= The Macleay Argus =

The Macleay Argus is an English-language newspaper published twice a week, on Tuesday and Friday, in Kempsey, New South Wales, Australia. In 1952 it absorbed The Macleay Chronicle, which had been in publication since 1878.

== History ==
The Macleay Argus commenced publication in 1885. Its circulation included the Hastings, Manning, Camden Haven, Rollands Plains, Upper Macleay and the Northern Coast districts.

The Macleay Chronicle was published in Kempsey from 1878 to 1952. In 1892 it circulated to 1500 people in the district. From 1910 it was published by Edward Patrick Noonan, whose son Harry also worked for the paper. After Edward's death, the Chronicle was run by his three daughters Ethel Margaret, Dorothy and Vivienne until 1952. The paper was then absorbed by the Macleay Argus.

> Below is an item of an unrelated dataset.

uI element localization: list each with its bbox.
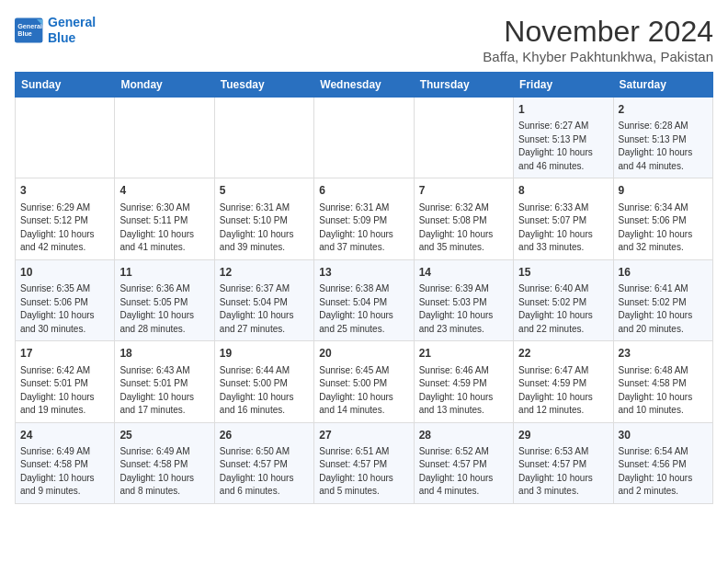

One of its notable former employees and future editor was Pat Riggs who started working there as a cadet in 1956, age 35, and within five years was the associate editor (with all the responsibilities of editor) and formal editor from 1978; during her time there she received many awards an commendations. While at the paper she was infamous for publishing an April Fools' Day joke in 1969 about the arrival of ten ships from the Russian Merchant Fleet arriving at Trial Bay, near Arakoon, which caused significant confusion locally and led to the incident being reported internationally. Riggs had seemingly intended for the joke to be an obvious one as she included a doctored photograph including recognisable ships like and and, additionally, throughout the article included the phrase 'April fool' spelt backwards in several locations.

== Digitisation ==
Both The Macleay Argus and The Macleay Chronicle have been digitised as part of the Australian Newspapers Digitisation Program of the National Library of Australia.